Europace. 2015 Oct;17(10):1467-507. doi: 10.1093/europace/euv309. Epub 2015 Aug 31.
The current manuscript is an update of the original Practical Guide, published in June 2013[Heidbuchel H, Verhamme P, Alings M, Antz M, Hacke W, Oldgren J, et al. European Heart Rhythm Association Practical Guide on the use of new oral anticoagulants in patients with non-valvular atrial fibrillation. Europace 2013;15:625-51; Heidbuchel H, Verhamme P, Alings M, Antz M, Hacke W, Oldgren J, et al. EHRA practical guide on the use of new oral anticoagulants in patients with non-valvular atrial fibrillation: executive summary. Eur Heart J 2013;34:2094-106]. Non-vitamin K antagonist oral anticoagulants (NOACs) are an alternative for vitamin K antagonists (VKAs) to prevent stroke in patients with non-valvular atrial fibrillation (AF). Both physicians and patients have to learn how to use these drugs effectively and safely in clinical practice. Many unresolved questions on how to optimally use these drugs in specific clinical situations remain. The European Heart Rhythm Association set out to coordinate a unified way of informing physicians on the use of the different NOACs. A writing group defined what needs to be considered as 'non-valvular AF' and listed 15 topics of concrete clinical scenarios for which practical answers were formulated, based on available evidence. The 15 topics are (i) practical start-up and follow-up scheme for patients on NOACs; (ii) how to measure the anticoagulant effect of NOACs; (iii) drug-drug interactions and pharmacokinetics of NOACs; (iv) switching between anticoagulant regimens; (v) ensuring adherence of NOAC intake; (vi) how to deal with dosing errors; (vii) patients with chronic kidney disease; (viii) what to do if there is a (suspected) overdose without bleeding, or a clotting test is indicating a risk of bleeding?; (xi) management of bleeding complications; (x) patients undergoing a planned surgical intervention or ablation; (xi) patients undergoing an urgent surgical intervention; (xii) patients with AF and coronary artery disease; (xiii) cardioversion in a NOAC-treated patient; (xiv) patients presenting with acute stroke while on NOACs; and (xv) NOACs vs. VKAs in AF patients with a malignancy. Additional information and downloads of the text and anticoagulation cards in >16 languages can be found on an European Heart Rhythm Association web site (www.NOACforAF.eu).

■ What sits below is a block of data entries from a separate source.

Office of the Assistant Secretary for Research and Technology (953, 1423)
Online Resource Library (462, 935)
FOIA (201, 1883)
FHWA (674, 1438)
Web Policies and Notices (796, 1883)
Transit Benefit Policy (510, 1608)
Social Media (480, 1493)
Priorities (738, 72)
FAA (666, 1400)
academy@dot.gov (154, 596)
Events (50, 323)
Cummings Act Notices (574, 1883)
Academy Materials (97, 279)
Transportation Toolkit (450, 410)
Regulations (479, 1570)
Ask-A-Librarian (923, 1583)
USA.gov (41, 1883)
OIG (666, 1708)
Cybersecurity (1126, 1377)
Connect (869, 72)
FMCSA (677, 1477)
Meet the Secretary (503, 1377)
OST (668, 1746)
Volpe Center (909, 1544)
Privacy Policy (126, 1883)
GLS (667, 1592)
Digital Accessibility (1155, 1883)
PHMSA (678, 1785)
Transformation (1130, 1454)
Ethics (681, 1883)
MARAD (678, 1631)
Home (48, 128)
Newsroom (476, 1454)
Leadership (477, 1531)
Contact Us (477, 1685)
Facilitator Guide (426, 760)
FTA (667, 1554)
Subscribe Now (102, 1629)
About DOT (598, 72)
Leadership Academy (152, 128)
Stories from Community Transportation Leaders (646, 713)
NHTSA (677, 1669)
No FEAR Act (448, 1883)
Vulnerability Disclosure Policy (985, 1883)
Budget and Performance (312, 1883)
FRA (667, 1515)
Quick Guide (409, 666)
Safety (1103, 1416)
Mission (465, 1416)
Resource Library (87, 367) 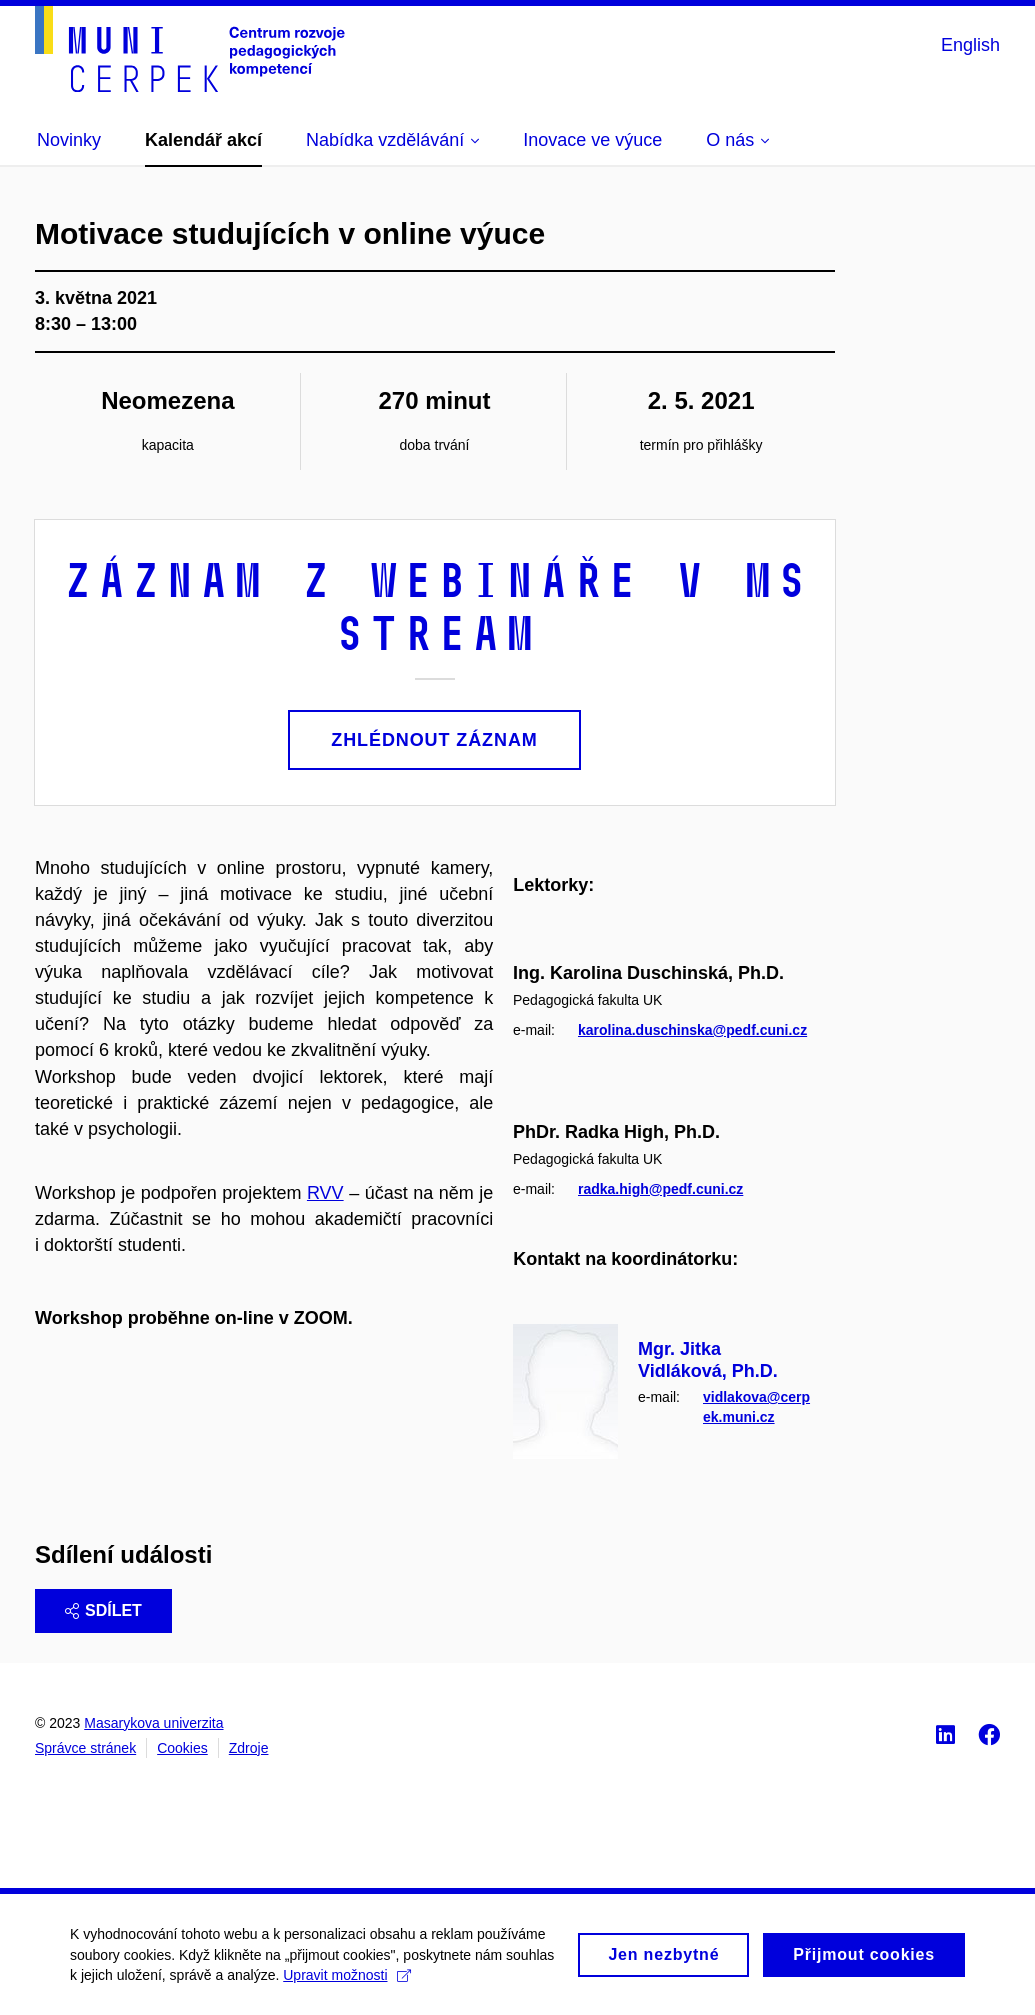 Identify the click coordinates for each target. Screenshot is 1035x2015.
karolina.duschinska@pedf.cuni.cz (692, 1030)
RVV (325, 1193)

当前的手稿是 2013 年 6 月发表的原始实用指南的更新版本[Heidbuchel H、Verhamme P、Alings M、Antz M、Hacke W、Oldgren J 等。欧洲心律协会实用指南:新型口服抗凝剂在非瓣膜性心房颤动患者中的应用。欧洲心脏杂志 2013;15:625-51;Heidbuchel H、Verhamme P、Alings M、Antz M、Hacke W、Oldgren J 等。EHRA 实用指南:新型口服抗凝剂在非瓣膜性心房颤动患者中的应用:执行摘要。欧洲心脏杂志 2013;34:2094-106]。非维生素 K 拮抗剂口服抗凝剂(NOACs)是预防非瓣膜性心房颤动(AF)患者中风的维生素 K 拮抗剂(VKAs)的替代药物。医生和患者都必须学习如何在临床实践中有效地和安全地使用这些药物。在特定临床情况下如何最佳使用这些药物,仍有许多未解决的问题。欧洲心律协会着手协调一种统一的方法,向医生告知不同的 NOAC 的使用。一个写作小组确定了需要考虑的“非瓣膜性 AF”,并根据现有证据列出了 15 个具体临床情况的实际问题,并制定了实用的答案。这 15 个主题是(i)NOAC 患者的实用启动和随访方案;(ii)如何测量 NOAC 的抗凝效果;(iii)NOAC 的药物相互作用和药代动力学;(iv)抗凝方案的转换;(v)确保 NOAC 摄入的依从性;(vi)如何处理剂量错误;(vii)慢性肾脏病患者;(viii)如果没有出血或凝血试验提示出血风险而发生(疑似)过量,该怎么办?;(ix)出血并发症的处理;(x)计划进行手术干预或消融的患者;(xi)紧急手术干预的患者;(xii)非瓣膜性 AF 合并冠状动脉疾病患者;(xiii)NOAC 治疗患者的电复律;(xiv)NOAC 治疗的患者发生急性中风;(xv)非瓣膜性 AF 伴恶性肿瘤患者的 NOAC 与 VKA。该文本和抗凝卡的 16 种以上语言的附加信息和下载可在欧洲心律协会网站(www.NOACforAF.eu)上找到。